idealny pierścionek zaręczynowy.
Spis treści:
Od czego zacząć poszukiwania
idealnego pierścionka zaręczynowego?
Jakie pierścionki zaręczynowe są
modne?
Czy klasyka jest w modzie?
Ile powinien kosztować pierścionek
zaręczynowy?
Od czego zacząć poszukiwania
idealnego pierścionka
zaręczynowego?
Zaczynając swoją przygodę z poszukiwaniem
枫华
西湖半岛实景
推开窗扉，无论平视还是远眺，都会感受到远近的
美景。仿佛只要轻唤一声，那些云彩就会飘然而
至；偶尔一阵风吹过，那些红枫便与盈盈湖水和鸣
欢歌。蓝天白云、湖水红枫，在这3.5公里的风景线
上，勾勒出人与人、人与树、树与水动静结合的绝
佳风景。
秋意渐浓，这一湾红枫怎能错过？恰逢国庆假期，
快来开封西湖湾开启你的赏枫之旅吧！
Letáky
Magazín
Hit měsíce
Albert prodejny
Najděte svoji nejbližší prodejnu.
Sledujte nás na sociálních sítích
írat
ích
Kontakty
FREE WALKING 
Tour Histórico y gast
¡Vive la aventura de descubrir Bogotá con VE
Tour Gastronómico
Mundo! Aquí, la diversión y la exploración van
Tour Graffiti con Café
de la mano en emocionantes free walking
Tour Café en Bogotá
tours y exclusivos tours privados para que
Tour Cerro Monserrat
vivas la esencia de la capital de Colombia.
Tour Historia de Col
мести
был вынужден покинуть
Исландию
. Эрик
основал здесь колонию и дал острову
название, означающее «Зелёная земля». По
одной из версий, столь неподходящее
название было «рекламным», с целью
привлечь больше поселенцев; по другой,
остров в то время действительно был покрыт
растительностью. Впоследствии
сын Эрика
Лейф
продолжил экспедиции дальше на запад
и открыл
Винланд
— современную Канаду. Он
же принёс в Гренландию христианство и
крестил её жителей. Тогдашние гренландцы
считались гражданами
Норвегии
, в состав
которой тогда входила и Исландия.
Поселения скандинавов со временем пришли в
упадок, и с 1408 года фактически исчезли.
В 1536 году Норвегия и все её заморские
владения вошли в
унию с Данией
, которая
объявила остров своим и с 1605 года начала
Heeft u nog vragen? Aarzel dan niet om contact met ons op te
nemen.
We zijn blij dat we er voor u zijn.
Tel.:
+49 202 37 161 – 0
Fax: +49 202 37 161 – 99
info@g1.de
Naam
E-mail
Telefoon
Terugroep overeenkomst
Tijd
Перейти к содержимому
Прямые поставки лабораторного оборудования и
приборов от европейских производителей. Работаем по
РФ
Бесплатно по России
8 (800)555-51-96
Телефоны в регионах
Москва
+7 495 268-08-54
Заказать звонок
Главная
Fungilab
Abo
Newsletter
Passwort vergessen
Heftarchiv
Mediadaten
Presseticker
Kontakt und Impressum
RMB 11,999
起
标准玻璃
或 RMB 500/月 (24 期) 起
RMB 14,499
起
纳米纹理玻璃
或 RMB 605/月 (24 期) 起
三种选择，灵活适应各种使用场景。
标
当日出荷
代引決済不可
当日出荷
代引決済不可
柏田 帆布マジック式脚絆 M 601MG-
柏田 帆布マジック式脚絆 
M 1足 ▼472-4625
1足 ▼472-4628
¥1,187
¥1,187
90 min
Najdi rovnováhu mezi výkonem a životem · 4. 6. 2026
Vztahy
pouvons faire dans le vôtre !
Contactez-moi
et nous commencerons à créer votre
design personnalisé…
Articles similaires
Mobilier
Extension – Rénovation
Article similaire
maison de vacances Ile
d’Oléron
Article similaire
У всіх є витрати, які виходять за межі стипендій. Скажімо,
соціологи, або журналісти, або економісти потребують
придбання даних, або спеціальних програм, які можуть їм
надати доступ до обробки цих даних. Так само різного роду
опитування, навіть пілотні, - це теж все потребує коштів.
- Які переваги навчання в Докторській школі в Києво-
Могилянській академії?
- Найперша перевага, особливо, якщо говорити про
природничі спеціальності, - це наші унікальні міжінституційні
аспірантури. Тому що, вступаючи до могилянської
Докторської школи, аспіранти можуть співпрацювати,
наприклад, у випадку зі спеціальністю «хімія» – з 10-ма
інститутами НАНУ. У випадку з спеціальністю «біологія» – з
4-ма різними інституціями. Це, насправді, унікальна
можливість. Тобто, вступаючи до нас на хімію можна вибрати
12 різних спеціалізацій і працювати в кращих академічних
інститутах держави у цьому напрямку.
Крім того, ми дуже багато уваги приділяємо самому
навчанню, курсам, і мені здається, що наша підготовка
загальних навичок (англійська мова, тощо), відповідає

Instructions for the task: Search the data for the string "Bogotá" and copy out every line where it is found.

Response for this exercise:
¡Vive la aventura de descubrir Bogotá con VE
Tour Café en Bogotá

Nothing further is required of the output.